[[ Data listing open ]]

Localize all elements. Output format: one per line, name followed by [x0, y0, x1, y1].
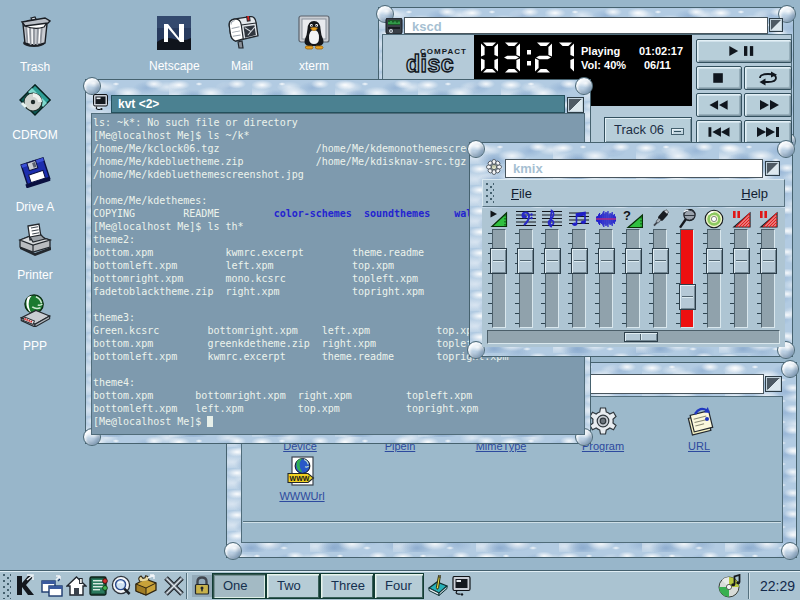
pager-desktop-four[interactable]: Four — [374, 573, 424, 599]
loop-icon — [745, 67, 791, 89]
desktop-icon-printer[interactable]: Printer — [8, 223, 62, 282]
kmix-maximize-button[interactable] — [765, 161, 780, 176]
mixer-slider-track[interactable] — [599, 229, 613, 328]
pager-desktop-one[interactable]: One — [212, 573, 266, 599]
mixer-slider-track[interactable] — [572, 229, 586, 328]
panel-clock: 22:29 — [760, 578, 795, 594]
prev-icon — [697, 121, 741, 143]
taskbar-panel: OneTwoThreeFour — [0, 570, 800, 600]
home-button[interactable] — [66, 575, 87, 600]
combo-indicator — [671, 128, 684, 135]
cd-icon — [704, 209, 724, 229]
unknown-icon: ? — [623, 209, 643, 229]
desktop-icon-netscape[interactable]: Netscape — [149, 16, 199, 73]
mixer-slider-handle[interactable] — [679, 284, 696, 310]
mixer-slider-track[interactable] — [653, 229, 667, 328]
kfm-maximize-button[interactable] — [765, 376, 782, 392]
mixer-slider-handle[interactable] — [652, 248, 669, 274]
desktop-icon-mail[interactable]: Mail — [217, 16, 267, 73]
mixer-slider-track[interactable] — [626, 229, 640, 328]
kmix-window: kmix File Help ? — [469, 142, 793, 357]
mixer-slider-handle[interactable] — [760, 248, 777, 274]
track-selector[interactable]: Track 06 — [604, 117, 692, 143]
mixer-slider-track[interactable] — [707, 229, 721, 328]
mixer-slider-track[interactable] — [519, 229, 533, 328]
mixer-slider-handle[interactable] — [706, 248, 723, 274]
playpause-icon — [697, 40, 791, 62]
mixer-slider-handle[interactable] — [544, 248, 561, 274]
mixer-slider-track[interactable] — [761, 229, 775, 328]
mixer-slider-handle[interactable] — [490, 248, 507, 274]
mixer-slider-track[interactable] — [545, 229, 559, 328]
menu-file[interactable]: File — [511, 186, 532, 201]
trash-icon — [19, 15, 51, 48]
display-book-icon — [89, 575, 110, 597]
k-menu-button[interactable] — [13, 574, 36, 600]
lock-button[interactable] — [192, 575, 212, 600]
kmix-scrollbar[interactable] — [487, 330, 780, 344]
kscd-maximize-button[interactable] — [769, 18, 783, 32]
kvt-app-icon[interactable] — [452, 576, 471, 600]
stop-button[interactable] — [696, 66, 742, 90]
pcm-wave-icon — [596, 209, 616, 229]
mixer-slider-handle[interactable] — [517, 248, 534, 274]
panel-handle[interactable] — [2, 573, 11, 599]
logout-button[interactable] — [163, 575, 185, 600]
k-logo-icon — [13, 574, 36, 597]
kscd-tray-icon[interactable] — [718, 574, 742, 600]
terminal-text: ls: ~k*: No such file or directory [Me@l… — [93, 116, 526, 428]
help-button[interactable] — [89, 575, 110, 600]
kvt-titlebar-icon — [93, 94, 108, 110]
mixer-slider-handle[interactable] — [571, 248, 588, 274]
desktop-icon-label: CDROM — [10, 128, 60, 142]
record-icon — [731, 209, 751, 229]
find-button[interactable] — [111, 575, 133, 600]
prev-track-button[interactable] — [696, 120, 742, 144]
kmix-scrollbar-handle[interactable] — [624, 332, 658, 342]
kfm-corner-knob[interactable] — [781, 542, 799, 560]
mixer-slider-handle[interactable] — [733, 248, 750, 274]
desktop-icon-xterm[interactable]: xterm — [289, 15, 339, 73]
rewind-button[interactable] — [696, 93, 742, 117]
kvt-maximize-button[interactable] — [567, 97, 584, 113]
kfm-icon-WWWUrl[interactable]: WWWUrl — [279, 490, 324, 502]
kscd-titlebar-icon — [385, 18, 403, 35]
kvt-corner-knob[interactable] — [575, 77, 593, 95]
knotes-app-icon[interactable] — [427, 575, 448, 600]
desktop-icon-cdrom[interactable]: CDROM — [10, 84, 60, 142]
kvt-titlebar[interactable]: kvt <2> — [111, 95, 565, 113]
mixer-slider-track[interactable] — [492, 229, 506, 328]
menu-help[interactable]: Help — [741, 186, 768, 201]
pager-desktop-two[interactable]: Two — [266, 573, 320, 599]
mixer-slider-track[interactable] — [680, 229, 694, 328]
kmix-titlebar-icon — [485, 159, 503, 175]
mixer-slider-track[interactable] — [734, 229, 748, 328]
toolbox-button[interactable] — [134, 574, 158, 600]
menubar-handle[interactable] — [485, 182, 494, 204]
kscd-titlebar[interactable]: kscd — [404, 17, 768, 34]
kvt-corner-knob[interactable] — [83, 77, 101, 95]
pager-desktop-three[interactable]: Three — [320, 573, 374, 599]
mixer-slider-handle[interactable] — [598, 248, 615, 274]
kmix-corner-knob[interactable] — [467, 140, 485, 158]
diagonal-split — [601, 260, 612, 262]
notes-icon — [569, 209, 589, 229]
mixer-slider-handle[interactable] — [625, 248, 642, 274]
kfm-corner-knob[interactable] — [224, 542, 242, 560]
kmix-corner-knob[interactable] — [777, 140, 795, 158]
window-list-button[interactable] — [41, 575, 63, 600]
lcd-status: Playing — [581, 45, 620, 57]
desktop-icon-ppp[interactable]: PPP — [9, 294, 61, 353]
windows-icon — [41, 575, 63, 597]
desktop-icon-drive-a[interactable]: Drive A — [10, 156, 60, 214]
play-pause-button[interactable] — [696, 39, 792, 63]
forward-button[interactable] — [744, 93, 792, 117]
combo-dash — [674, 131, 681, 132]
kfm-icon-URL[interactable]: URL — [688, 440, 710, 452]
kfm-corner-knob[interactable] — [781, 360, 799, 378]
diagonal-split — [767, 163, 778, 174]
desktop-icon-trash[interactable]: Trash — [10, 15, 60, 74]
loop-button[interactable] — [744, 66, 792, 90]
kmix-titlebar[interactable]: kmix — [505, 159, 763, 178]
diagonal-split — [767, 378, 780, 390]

[[ Data listing closed ]]

## Task description
Please keep every line of the data the same when you reproduce it, and keep every picture out.

## Your response
Localize all elements. Output format: one per line, name followed by [x0, y0, x1, y1].
pager-desktop-four[interactable]: Four — [374, 573, 424, 599]
loop-icon — [745, 67, 791, 89]
desktop-icon-printer[interactable]: Printer — [8, 223, 62, 282]
kmix-maximize-button[interactable] — [765, 161, 780, 176]
mixer-slider-track[interactable] — [599, 229, 613, 328]
pager-desktop-one[interactable]: One — [212, 573, 266, 599]
mixer-slider-track[interactable] — [572, 229, 586, 328]
panel-clock: 22:29 — [760, 578, 795, 594]
prev-icon — [697, 121, 741, 143]
taskbar-panel: OneTwoThreeFour — [0, 570, 800, 600]
home-button[interactable] — [66, 575, 87, 600]
combo-indicator — [671, 128, 684, 135]
cd-icon — [704, 209, 724, 229]
unknown-icon: ? — [623, 209, 643, 229]
desktop-icon-netscape[interactable]: Netscape — [149, 16, 199, 73]
mixer-slider-handle[interactable] — [679, 284, 696, 310]
mixer-slider-track[interactable] — [653, 229, 667, 328]
kfm-maximize-button[interactable] — [765, 376, 782, 392]
mixer-slider-handle[interactable] — [652, 248, 669, 274]
desktop-icon-mail[interactable]: Mail — [217, 16, 267, 73]
mixer-slider-track[interactable] — [626, 229, 640, 328]
kmix-window: kmix File Help ? — [469, 142, 793, 357]
mixer-slider-handle[interactable] — [760, 248, 777, 274]
track-selector[interactable]: Track 06 — [604, 117, 692, 143]
mixer-slider-track[interactable] — [707, 229, 721, 328]
mixer-slider-track[interactable] — [519, 229, 533, 328]
mixer-slider-handle[interactable] — [706, 248, 723, 274]
playpause-icon — [697, 40, 791, 62]
mixer-slider-handle[interactable] — [544, 248, 561, 274]
mixer-slider-track[interactable] — [761, 229, 775, 328]
mixer-slider-handle[interactable] — [490, 248, 507, 274]
mixer-slider-track[interactable] — [545, 229, 559, 328]
menu-file[interactable]: File — [511, 186, 532, 201]
trash-icon — [19, 15, 51, 48]
display-book-icon — [89, 575, 110, 597]
k-menu-button[interactable] — [13, 574, 36, 600]
lock-button[interactable] — [192, 575, 212, 600]
kmix-scrollbar[interactable] — [487, 330, 780, 344]
kscd-maximize-button[interactable] — [769, 18, 783, 32]
kvt-app-icon[interactable] — [452, 576, 471, 600]
stop-button[interactable] — [696, 66, 742, 90]
pcm-wave-icon — [596, 209, 616, 229]
mixer-slider-handle[interactable] — [517, 248, 534, 274]
panel-handle[interactable] — [2, 573, 11, 599]
logout-button[interactable] — [163, 575, 185, 600]
k-logo-icon — [13, 574, 36, 597]
kscd-tray-icon[interactable] — [718, 574, 742, 600]
terminal-text: ls: ~k*: No such file or directory [Me@l… — [93, 116, 526, 428]
help-button[interactable] — [89, 575, 110, 600]
kvt-titlebar-icon — [93, 94, 108, 110]
mixer-slider-handle[interactable] — [571, 248, 588, 274]
desktop-icon-label: CDROM — [10, 128, 60, 142]
record-icon — [731, 209, 751, 229]
find-button[interactable] — [111, 575, 133, 600]
prev-track-button[interactable] — [696, 120, 742, 144]
kmix-scrollbar-handle[interactable] — [624, 332, 658, 342]
kfm-corner-knob[interactable] — [781, 542, 799, 560]
mixer-slider-handle[interactable] — [733, 248, 750, 274]
desktop-icon-xterm[interactable]: xterm — [289, 15, 339, 73]
rewind-button[interactable] — [696, 93, 742, 117]
kvt-maximize-button[interactable] — [567, 97, 584, 113]
kfm-icon-WWWUrl[interactable]: WWWUrl — [279, 490, 324, 502]
kscd-titlebar-icon — [385, 18, 403, 35]
kvt-corner-knob[interactable] — [575, 77, 593, 95]
knotes-app-icon[interactable] — [427, 575, 448, 600]
desktop-icon-cdrom[interactable]: CDROM — [10, 84, 60, 142]
kvt-titlebar[interactable]: kvt <2> — [111, 95, 565, 113]
mixer-slider-track[interactable] — [492, 229, 506, 328]
menu-help[interactable]: Help — [741, 186, 768, 201]
pager-desktop-two[interactable]: Two — [266, 573, 320, 599]
mixer-slider-track[interactable] — [680, 229, 694, 328]
kmix-titlebar-icon — [485, 159, 503, 175]
mixer-slider-track[interactable] — [734, 229, 748, 328]
toolbox-button[interactable] — [134, 574, 158, 600]
menubar-handle[interactable] — [485, 182, 494, 204]
kscd-titlebar[interactable]: kscd — [404, 17, 768, 34]
kvt-corner-knob[interactable] — [83, 77, 101, 95]
pager-desktop-three[interactable]: Three — [320, 573, 374, 599]
mixer-slider-handle[interactable] — [598, 248, 615, 274]
kmix-corner-knob[interactable] — [467, 140, 485, 158]
diagonal-split — [601, 260, 612, 262]
notes-icon — [569, 209, 589, 229]
mixer-slider-handle[interactable] — [625, 248, 642, 274]
kfm-corner-knob[interactable] — [224, 542, 242, 560]
kmix-corner-knob[interactable] — [777, 140, 795, 158]
window-list-button[interactable] — [41, 575, 63, 600]
lcd-status: Playing — [581, 45, 620, 57]
desktop-icon-ppp[interactable]: PPP — [9, 294, 61, 353]
windows-icon — [41, 575, 63, 597]
desktop-icon-drive-a[interactable]: Drive A — [10, 156, 60, 214]
play-pause-button[interactable] — [696, 39, 792, 63]
forward-button[interactable] — [744, 93, 792, 117]
combo-dash — [674, 131, 681, 132]
kfm-icon-URL[interactable]: URL — [688, 440, 710, 452]
kfm-corner-knob[interactable] — [781, 360, 799, 378]
diagonal-split — [767, 163, 778, 174]
desktop-icon-trash[interactable]: Trash — [10, 15, 60, 74]
loop-button[interactable] — [744, 66, 792, 90]
kmix-titlebar[interactable]: kmix — [505, 159, 763, 178]
diagonal-split — [767, 378, 780, 390]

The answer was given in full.